Carnival Glory, Grand Classica vorübergehend Hotels für Hurrikan-Helfer in New Orleans

Mindestens zwei Kreuzfahrtschiffe werden vorübergehend zu schwimmenden Hotels in New Orleans für Hilfskräfte nach dem Hurrikan Ida. Die Carnival Glory wurde von der Federal Emergency Management Agency (FEMA) gechartert, die Grand Classica vom Energieunternehmen Entergy.

Auf der Grand Classica sollen mehr als 1.500 Arbeiter des Energieunternehmens Entergy unterkommen, die vor Ort in New Orleans und und Lousiana daran arbeiten, das Stromnetz wieder aufzubauen, dass während des Hurrikans Ida stark beschädigt wurde.
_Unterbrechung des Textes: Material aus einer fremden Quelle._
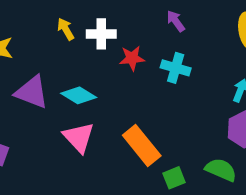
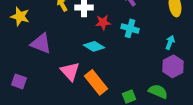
cyan diamond: (79, 95) -> (94, 46), moved
orange rectangle: (142, 145) -> (96, 82), moved

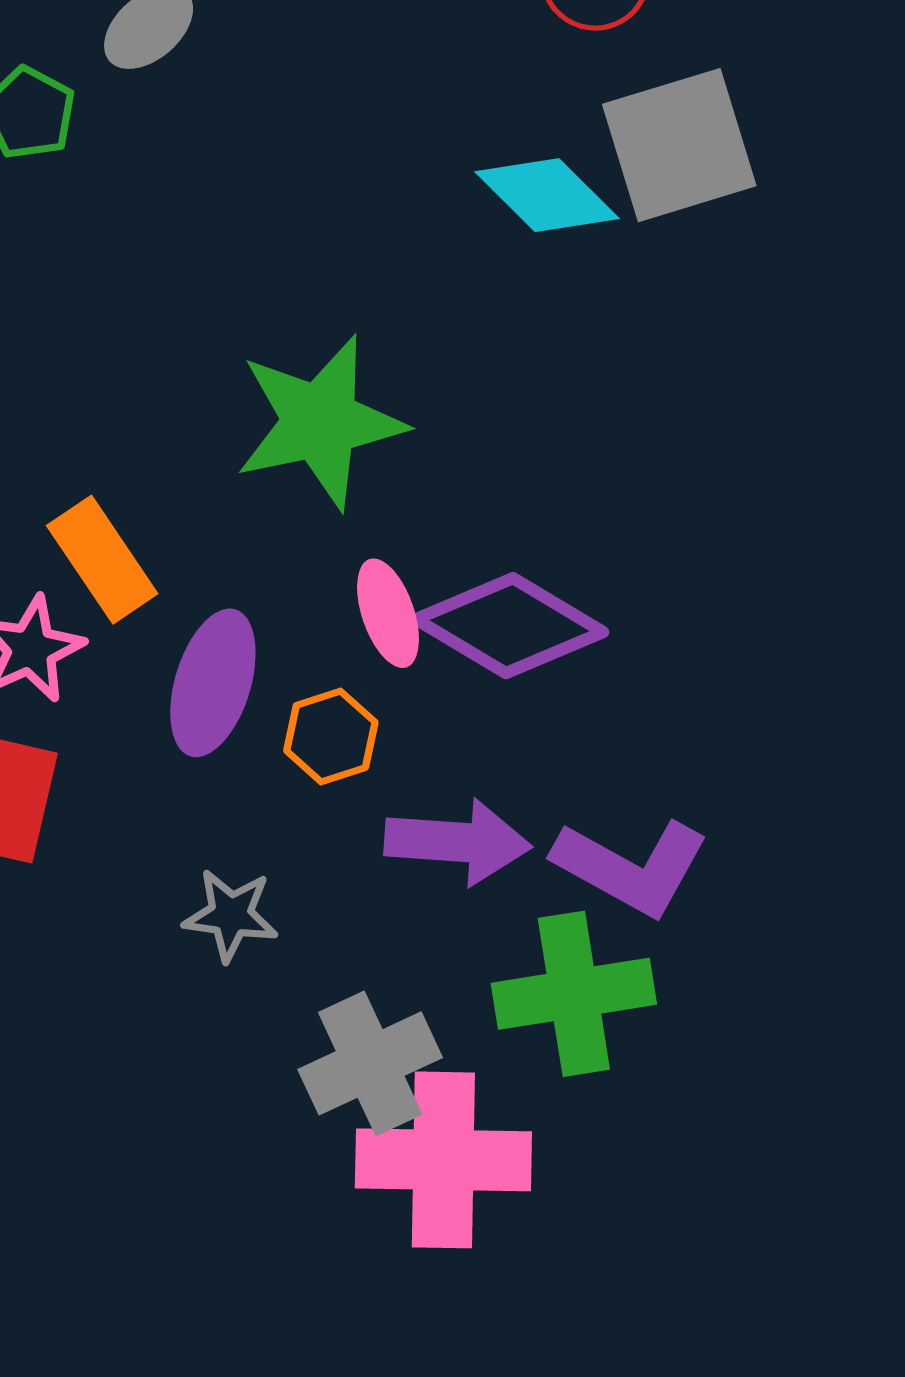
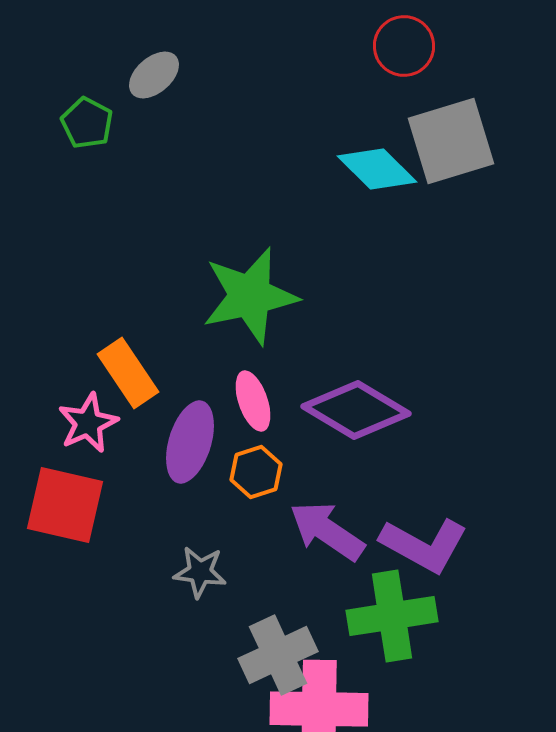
pink ellipse: (388, 613) -> (253, 401), moved
purple arrow: (458, 842) -> (327, 531), turned -150

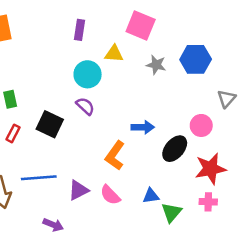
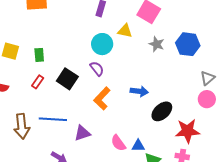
pink circle: (201, 125) -> (207, 99), moved
orange L-shape: (115, 156) -> (102, 98), moved
pink semicircle: (110, 195) -> (118, 143), moved

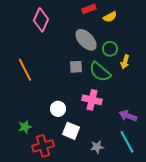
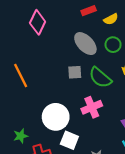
green circle: (110, 49) -> (113, 45), moved
pink cross: (92, 100) -> (92, 107), turned -36
white circle: (58, 109) -> (56, 117), size x1.6

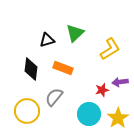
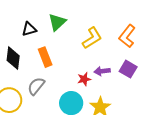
orange rectangle: (63, 68) -> (45, 57), turned 48

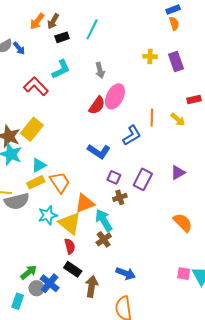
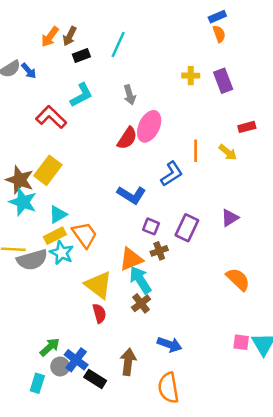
orange triangle: (85, 203) -> (131, 259), moved
cyan star: (48, 215) -> (62, 253), moved, turned -30
black rectangle: (73, 269) -> (95, 379), moved

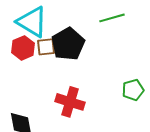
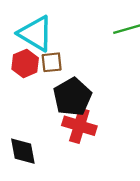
black pentagon: (68, 44) -> (72, 97), moved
Auch eine Woche nach dem verheerenden Wirbelsturm sind dort Hundertausende Haushalte ohne Stromversorgung.

Die Grand Classica ist derzeit das einzige Kreuzfahrtschiff der Bahamas Paradise Cruise Line und fährt auf der Kurzstrecke von Palm Beach, Florida, zu den Bahamas. Am 7. September 2021 ist sie für den Hilfseinsatz in New Orleans eingetroffen. Die ehemalige Costa Classica bietet im Kreuzfahrtbetrieb Platz für 1.308 Passagiere bei Normalbelegung der Kabinen und für maximal 1.680 Passagiere.

Die deutlich größere Carnival Glory von Carnival Cruise Line wurde von der FEMA gechartert. Sie bietet Platz für bis zu 2.980 Passagiere.
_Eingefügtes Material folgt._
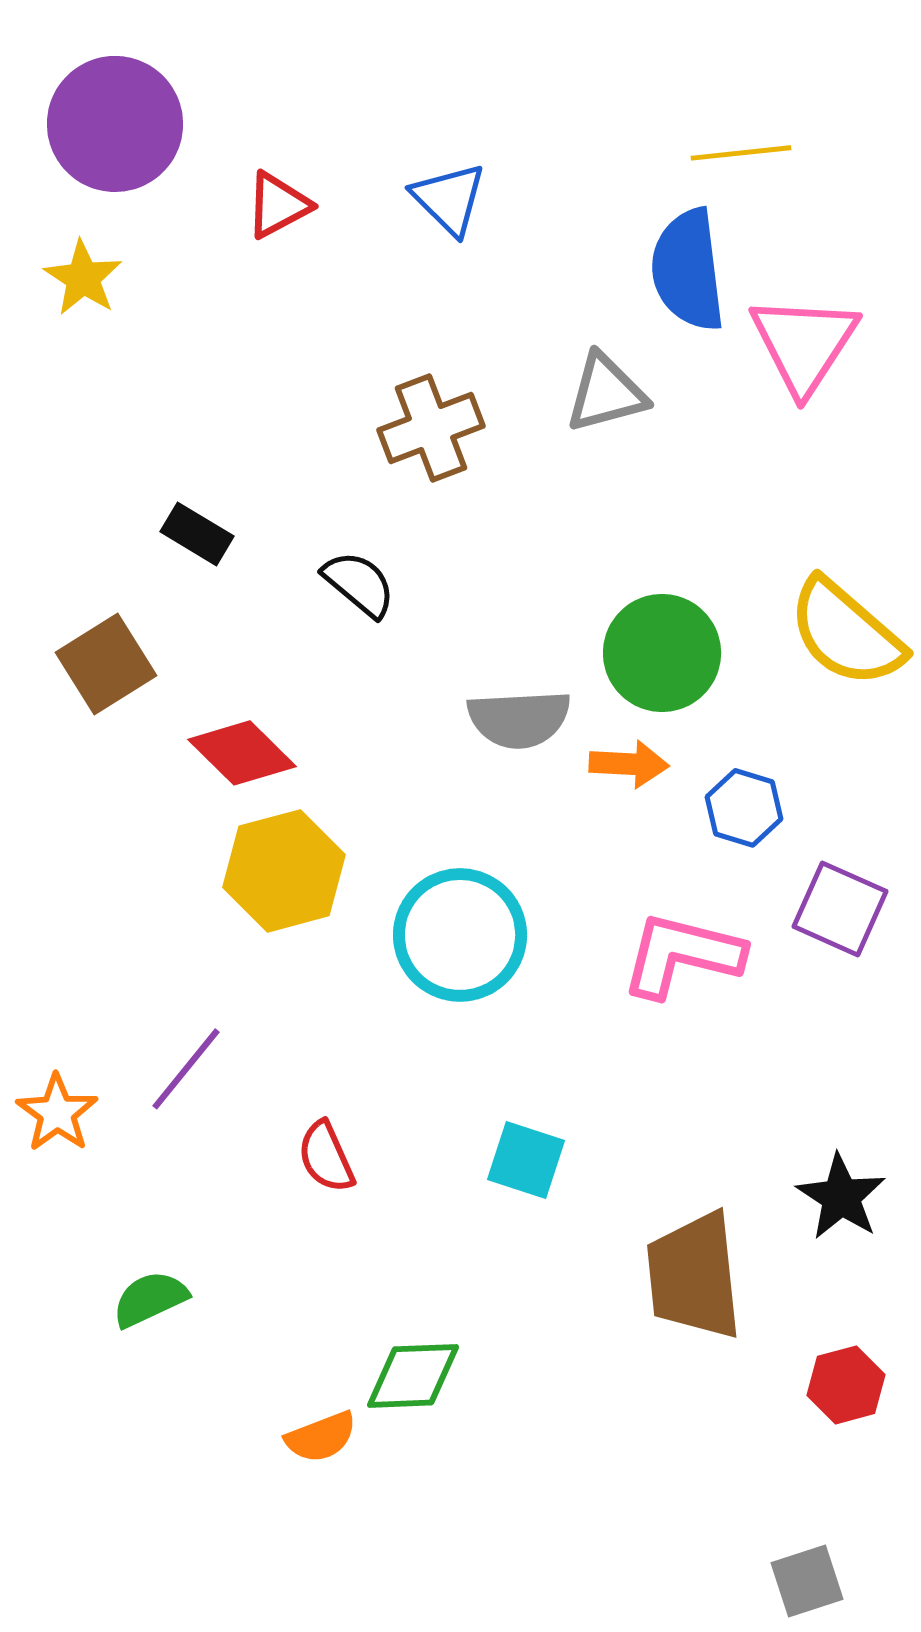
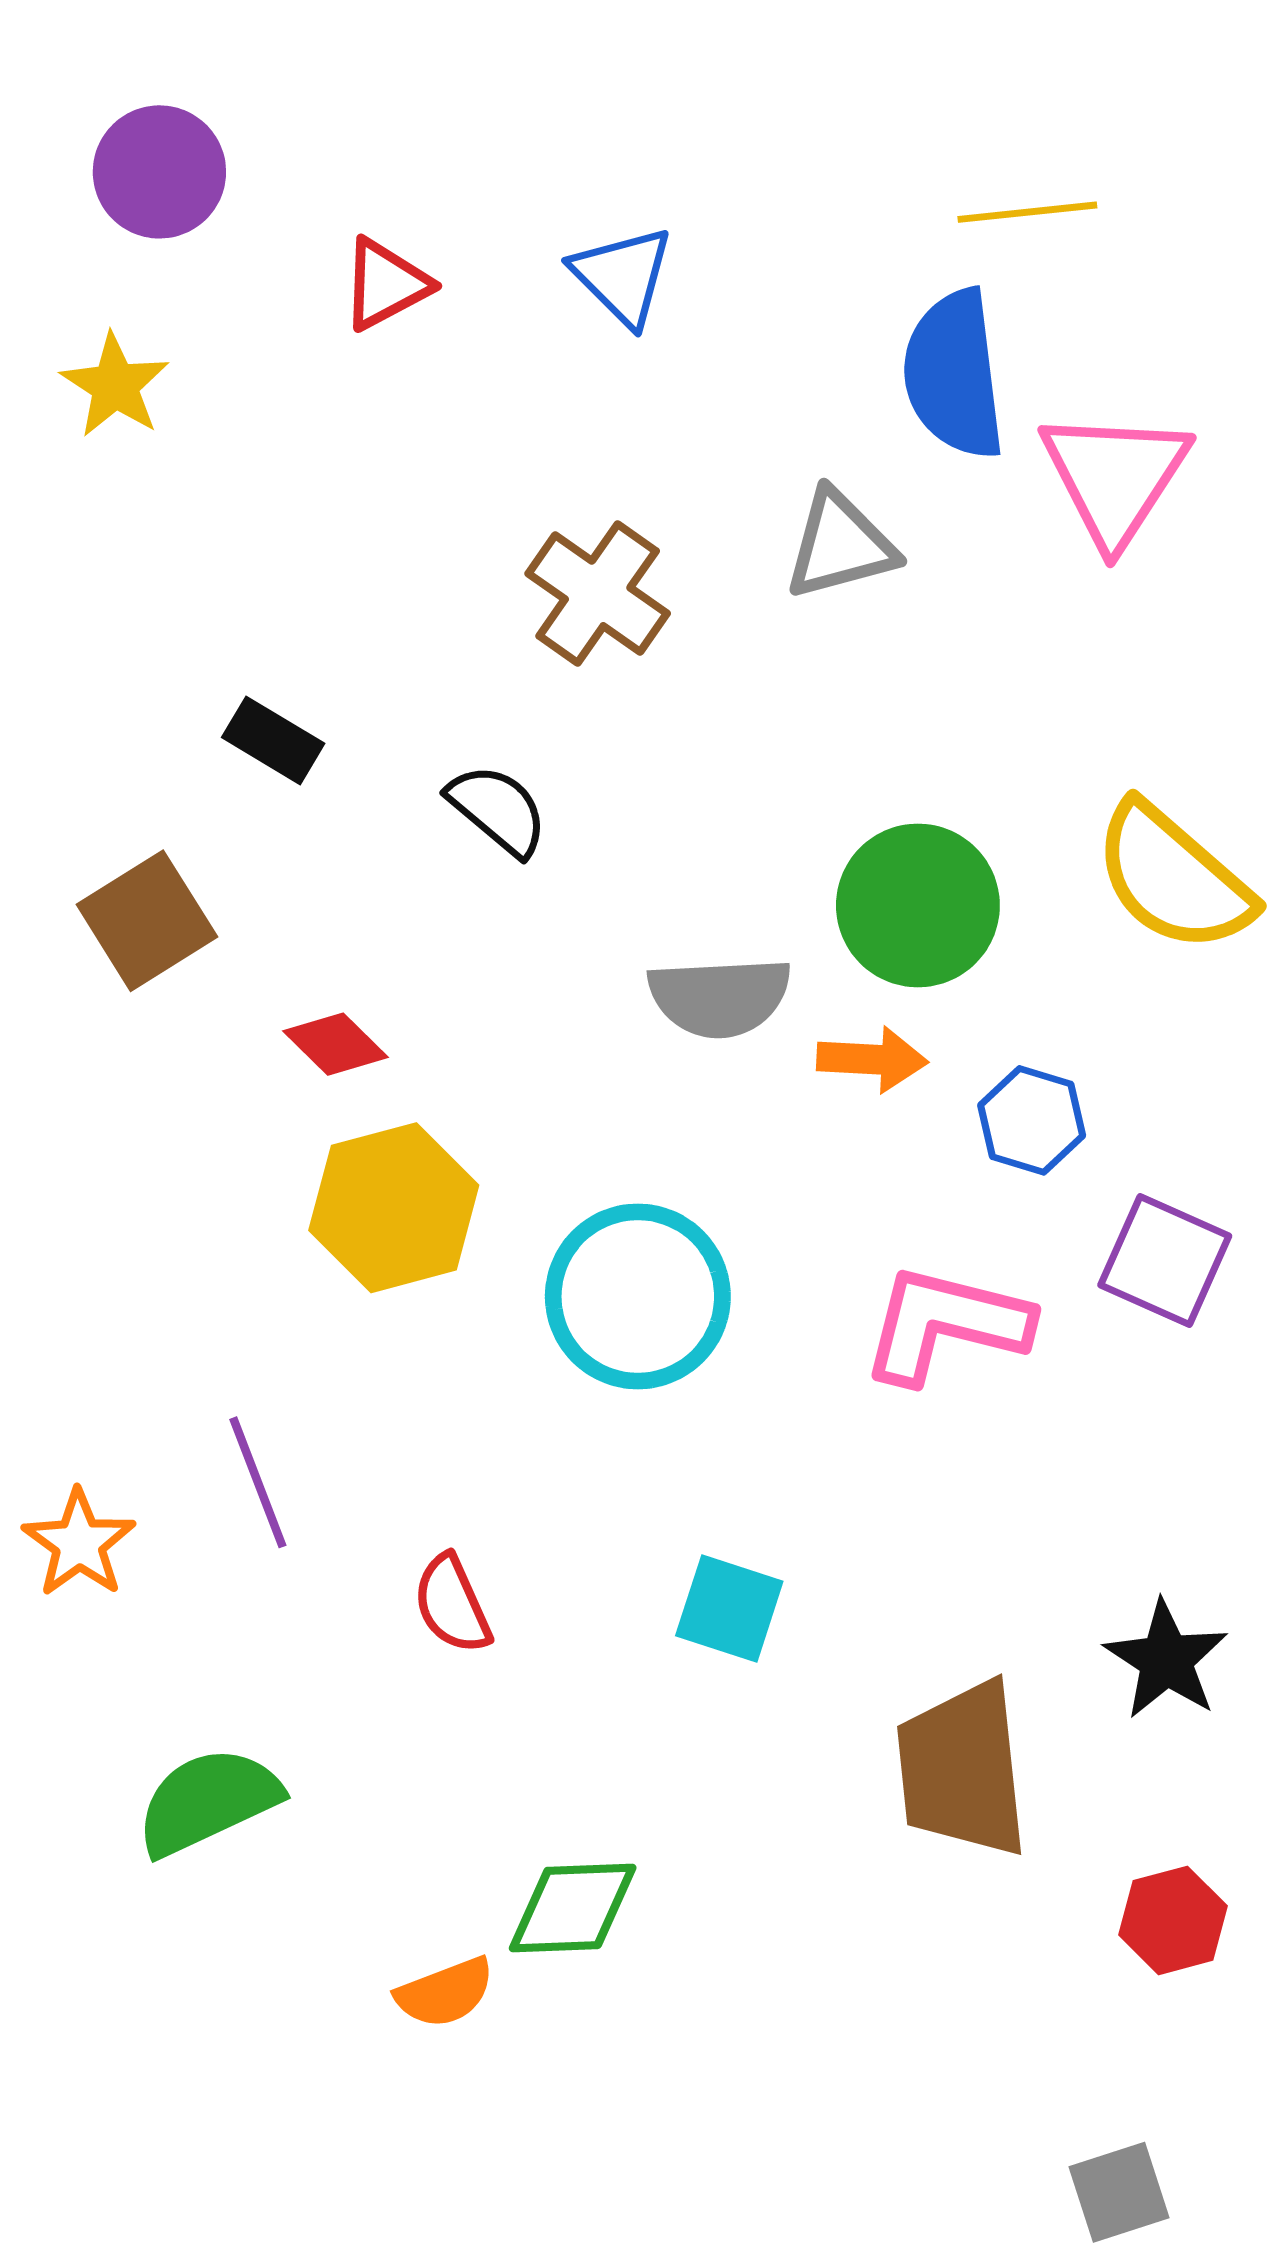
purple circle: (115, 124) -> (159, 172), size x0.7
brown cross: (431, 428) -> (598, 593), turned -34
red diamond: (242, 753) -> (336, 1044), size x0.7
purple line: (186, 1069) -> (258, 1482), turned -60
green semicircle: (150, 1299) -> (208, 1801), size x1.4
Die FEMA ist eine amerikanische Bundesbehörde, die dafür zuständig ist, die Folgen großer Katastrophen zu managen und zu beseitigen. Das Kreuzfahrtschiff soll vorerst bis zum 2.600 Hilfskräfte aufnehmen, die möglichst schnell für der Beseitigung der Hurrikan-Schäden zum Einsatz kommen sollen. Dazu gehören auch Krankenhausmitarbeiter, Katastrophenmanager und Techniker.

Carnival Cruise Line sagt die eigentlich ab New Orleans geplanten Kreuzfahrten der Carnival Glory bis 18. September 2021 ab. Das Schiff soll nach den derzeitigen Plänen am 19. September wieder in den Kreuzfahrtbetrieb gehen.
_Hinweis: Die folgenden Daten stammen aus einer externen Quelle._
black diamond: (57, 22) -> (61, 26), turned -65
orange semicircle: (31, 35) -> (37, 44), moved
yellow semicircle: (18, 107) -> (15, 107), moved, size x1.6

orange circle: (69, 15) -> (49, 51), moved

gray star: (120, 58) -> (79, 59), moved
Ursprünglich hatte es geheißen, die FEMA plane, ein oder mehrere Kreuzfahrtschiffe für einen Zeitraum von 60 Tage zu chartern mit einer Verlängerungsoption von weiteren 30 Tagen. Möglicherweise wird die FEMA daher die Carnival Glory noch länger chartern oder ein weiteres Kreuzfahrtschiff hinzunehmen. Bereits früher waren Kreuzfahrtschiffe immer wieder für solche Einsätze nach Naturkatastrophen von der FEMA gechartert worden.